Enfin, ce dispositif a aussi testé plusieurs densités de population repiquées, avec notamment l’objectif de regarder la réponse à des populations plus faibles que ce qui était en place jusqu’à maintenant (autour de 65 000 plants/ha). L’intérêt de cette réduction est double : une baisse conséquente du coût de repiquage, puisqu’un plant coûte environ 3 cts, et une amélioration de la qualité de repiquage pour des repiqueuses non automatiques. En effet, pour ce dernier point, réduire la densité permet d’accélérer la vitesse du tracteur, du fait d’un personnel moins limitant sur la repiqueuse, et ainsi d’obtenir un travail de meilleur qualité. Les résultats de rendement (figure 3) laissent penser qu’une réduction de la densité serait adaptée. Les écarts de rendement entre les modalités sont relativement faibles, du fait notamment d’une sélectivité des interventions de désherbage mécanique, légèrement moins bonne sur les densités les plus élevées.

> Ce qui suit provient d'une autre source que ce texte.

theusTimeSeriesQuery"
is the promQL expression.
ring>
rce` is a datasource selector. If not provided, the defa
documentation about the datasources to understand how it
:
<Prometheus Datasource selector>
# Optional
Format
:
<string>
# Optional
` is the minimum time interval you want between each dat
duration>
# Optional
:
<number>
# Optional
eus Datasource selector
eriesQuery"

Cependant, ces enseignements sont à confirmer sur de nouveaux essais.

Tester le plus tôt possible le désherbage mécanique

La règle de tester l’outil de désherbage mécanique au champ, le plus tôt possible, ne sera jamais assez répétée. Cette année encore, la démonstration en a été faite sur les essais de Bazancourt et de Vesles, qui ont subi des conditions de levée très difficiles avec le temps sec post-semis. Une première intervention à la herse étrille a été réalisée avant la levée complète des betteraves, encore au stade de cotylédons. Pour le site de Bazancourt, un semis particulièrement profond (entre 3 et 4 cm) a été réalisé pour aller chercher un peu de fraîcheur, et a peut-être permis de faciliter ce passage. Globalement, l’intervention s’est révélée efficace (figure 4) avec, dans ces conditions, un niveau de sélectivité acceptable pour de la production biologique.

CE QU’IL FAUT RETENIR

Dans les essais conduits, le repiquage et le semis sous bâche ont présenté des résultats de rendement intéressants dans les conditions particulières de cette année.

Le semis pour « binage intégral » reste une piste à travailler dans les années à venir.

Il est nécessaire, en production biologique, de tester le plus tôt possible le matériel de désherbage mécanique au champ. La réalisation d’interventions précoces est primordiale pour maîtriser le salissement.